Vincent Kompany suspendu de banc au Parc des Princes
Vincent Kompany ne sera pas sur le banc mardi soir au Parc des Princes. Suspendu pour le match aller de la demi-finale entre le PSG et le Bayern, l’entraîneur bavarois devra regarder la rencontre de loin, lui qui aime tout contrôler.
L’ancien international belge, averti lors du quart de finale retour face au Real Madrid, paie son troisième carton jaune européen de la saison. En vertu du règlement de l’UEFA, cela entraîne une suspension automatique pour ce rendez-vous. Et cette fois, pas question d’arrangements ni de souplesse de circonstance : le cadre est strict, presque carcéral.
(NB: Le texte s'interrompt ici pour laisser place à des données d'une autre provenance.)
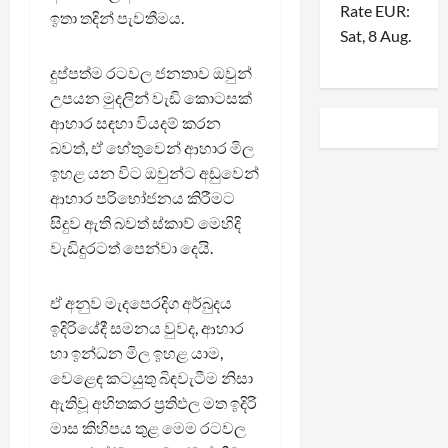
Rate
EUR
:
ඉතා තදින් පැවතීමය.
Sat, 8 Aug.
දුප්පත්ම රටවල ජනතාව ඔවුන්
උපයන මුදලින් වැඩි කොටසක්
ආහාර සඳහා වියදම් කරන
බවත්, ඒ හේතුවෙන් ආහාර මිල
ඉහළ යන විට ඔවුන්ට අඩුවෙන්
ආහාර පරිභෝජනය කිරීමට
සිදුව ඇති බවත් ස්කාව් මෙහිදි
වැඩිදුරටත් පෙන්වා දෙයි.
ඒ අනුව මැදපෙරදිග අර්බුදය
ඉදිරියේදී සමනය වුවද, ආහාර
හා ඉන්ධන මිල ඉහළ යාම,
වෙළෙඳ කටයුතු බිඳවැටීම නිසා
ඇතිවූ අහිතකර ප්‍රතිඵල මත ඉදිරි
මාස කිහිපය තුළ මෙම රටවල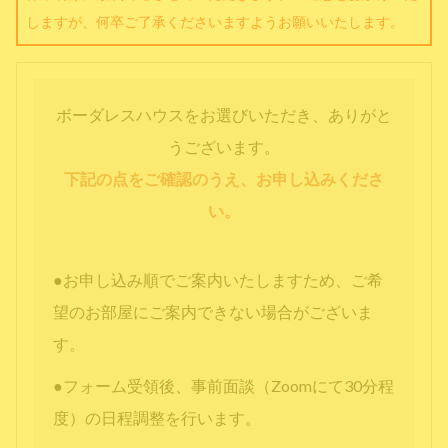
しますが、何卒ご了承くださいますようお願いいたします。
ボーダレスハウスをお選びいただき、ありがと
うございます。
下記の点をご確認のうえ、お申し込みくださ
い。
●お申し込み順でご案内いたしますため、ご希
望のお部屋にご案内できない場合がございま
す。
●フォーム受領後、事前面談（Zoomにて30分程
度）の日程調整を行います。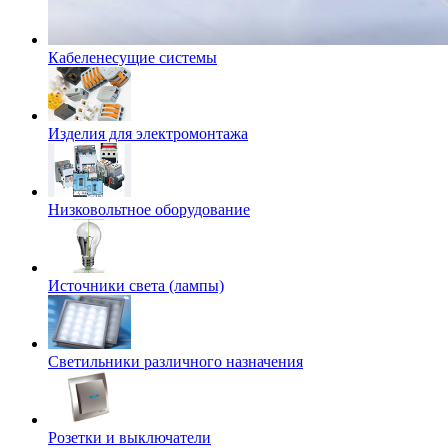
Кабеленесущие системы
Изделия для электромонтажа
Низковольтное оборудование
Источники света (лампы)
Светильники различного назначения
Розетки и выключатели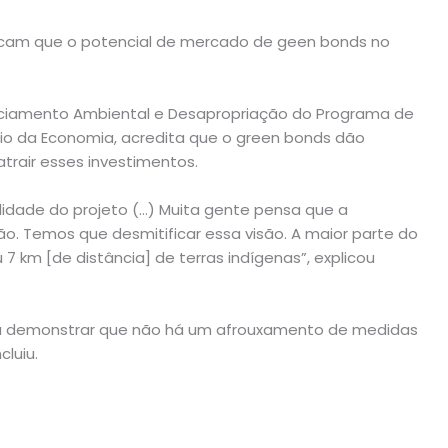
dicam que o potencial de mercado de geen bonds no
enciamento Ambiental e Desapropriação do Programa de
ério da Economia, acredita que o green bonds dão
trair esses investimentos.
idade do projeto (…) Muita gente pensa que a
ão. Temos que desmitificar essa visão. A maior parte do
7 km [de distância] de terras indígenas”, explicou
ra demonstrar que não há um afrouxamento de medidas
luiu.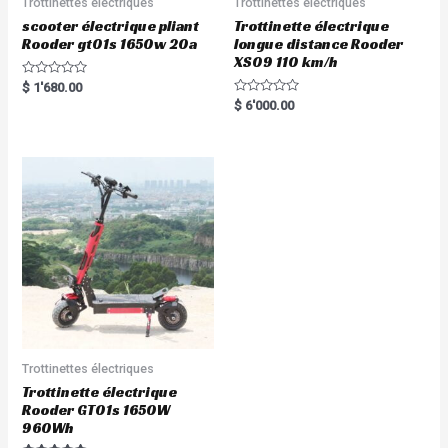
Trottinettes électriques
Trottinettes électriques
scooter électrique pliant
Trottinette électrique
Rooder gt01s 1650w 20a
longue distance Rooder
XS09 110 km/h
R
$
1'680.00
a
R
$
6'000.00
t
a
e
t
d
e
0
d
o
0
u
o
t
u
o
t
f
o
5
f
5
Trottinettes électriques
Trottinette électrique
Rooder GT01s 1650W
960Wh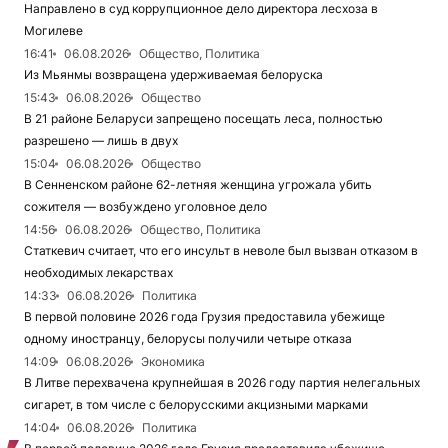
Направлено в суд коррупционное дело директора лесхоза в
Могилеве
16:41
06.08.2026
Общество, Политика
Из Мьянмы возвращена удерживаемая белоруска
15:43
06.08.2026
Общество
В 21 районе Беларуси запрещено посещать леса, полностью
разрешено — лишь в двух
15:04
06.08.2026
Общество
В Сенненском районе 62-летняя женщина угрожала убить
сожителя — возбуждено уголовное дело
14:56
06.08.2026
Общество, Политика
Статкевич считает, что его инсульт в неволе был вызван отказом в
необходимых лекарствах
14:33
06.08.2026
Политика
В первой половине 2026 года Грузия предоставила убежище
одному иностранцу, белорусы получили четыре отказа
14:09
06.08.2026
Экономика
В Литве перехвачена крупнейшая в 2026 году партия нелегальных
сигарет, в том числе с белорусскими акцизными марками
14:04
06.08.2026
Политика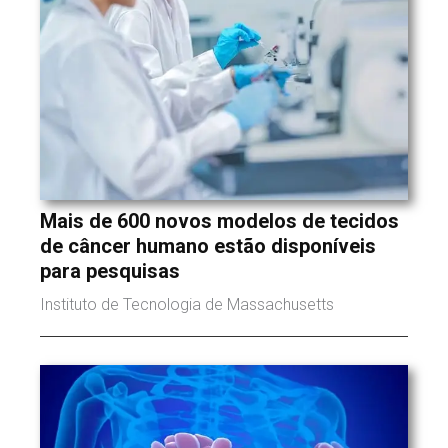
Mais de 600 novos modelos de tecidos
de câncer humano estão disponíveis
para pesquisas
Instituto de Tecnologia de Massachusetts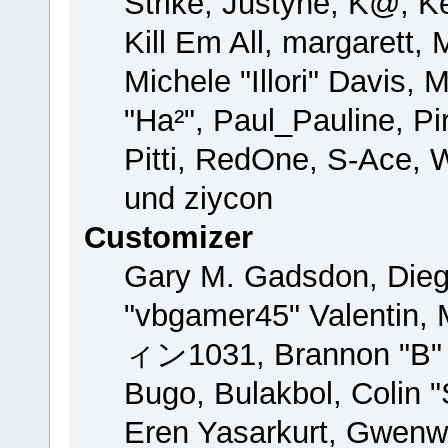
Strike, Justyne, K@, Ke
Kill Em All, margarett,
Michele "Illori" Davis, 
"Ha²", Paul_Pauline, P
Pitti, RedOne, S-Ace,
und ziycon
Customizer
Gary M. Gadsdon, Dieg
"vbgamer45" Valentin, 
ィン1031, Brannon "B" H
Bugo, Bulakbol, Colin 
Eren Yasarkurt, Gwenw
Une certitude très Kompany
Selon le règlement, Kompany pourra bien voyager avec le groupe, mais il devra être séparé des joueurs dès son arrivée au Parc des Princes, sans accès au vestiaire ni au tunnel. Il pourra effectuer ses obligations médiatiques, à condition de rester coupé de l’équipe. Pendant le match, il suivra la partie depuis une loge privée, sous la surveillance d’un officiel de l’UEFA.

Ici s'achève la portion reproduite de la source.